Pro Loco di Pulsano

Un colpo di fulmine a prima svista – Giovedì 26 luglio

L’effetto acquatico (Francia/Islanda, 2016), di Sólveig Anspach, Jean-Luc Gaget

Titolo originale: L’effet aquatique

Con Samir Guesmi, Florence Loiret Caille, Didda Jónsdóttir

Genere: Commedia

Durata: 83 minuti

Un colpo di fulmine a prima svista recita lo slogan in cartellone di questa delicata e divertente commedia sentimentale, testamento artistico della regista islandese Sólveig Anspach, scomparsa poco prima dell’uscita per un cancro. Una vita spesa nella cittadina francese di Montreuil, presso Parigi, teatro anche di molte delle sue storie e da cui provengono i protagonisti Samir e Agathe.

Lui, operaio alto e allampanato, una specie di John Turturro francese, affronta la vita con sguardo stralunato e grande cuore, tanto da innamorarsi follemente di Agathe, istruttrice di nuoto che è tutto il suo contrario, minuta e con un carattere coriaceo. Per far breccia nella sua corazza, Samir finge di non saper nuotare e di aver bisogno di prendere lezioni in piscina, ma la sua innata bontà gli si ritorcerà contro: quando nella stessa vasca qualcuno rischierà di affogare, lui non esiterà a salvarlo, rivelando l’inganno. Il resto è tutto da gustare, in un gioco di fughe e rincorse lungo l’Europa in nome di un sentimento tanto discreto quanto avvolgente, che si sublimerà tra i giacchi della nativa Islanda, certo il posto meno scontato per la passione che divampa gentile tra le pieghe del racconto.

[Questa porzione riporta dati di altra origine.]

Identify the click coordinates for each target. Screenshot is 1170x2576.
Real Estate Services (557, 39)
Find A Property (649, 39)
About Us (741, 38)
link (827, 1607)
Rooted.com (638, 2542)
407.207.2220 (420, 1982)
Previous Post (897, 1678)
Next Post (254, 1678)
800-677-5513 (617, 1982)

Ci si diverte ed emoziona, in questo viaggio pensato per raccontare “la voluttà dell’acqua, l’umidità che penetra, i pavimenti scivolosi, quel torpore difficile da descrivere, i rituali sempre uguali a sé stessi: le piscine riescono a esercitare uno strano effetto su alcuni di noi. In piscina ci si va soprattutto per nuotare, ma poi lì si trovano desideri meno semplici da ammettere a sé stessi. Le piscine sono luoghi molto democratici, perché i simboli di appartenenza, sociali o religiosi che siano, scompaiono dietro a un costume aderente. Si tratta comunque di uno spazio nel quale le lotte di potere avvengono senza alcun sotterfugio, uno spazio nel quale è possibile sentire l’eco del mondo moderno”. Parole di un’autrice che nella leggerezza dei toni riesce a raccontare molto di più.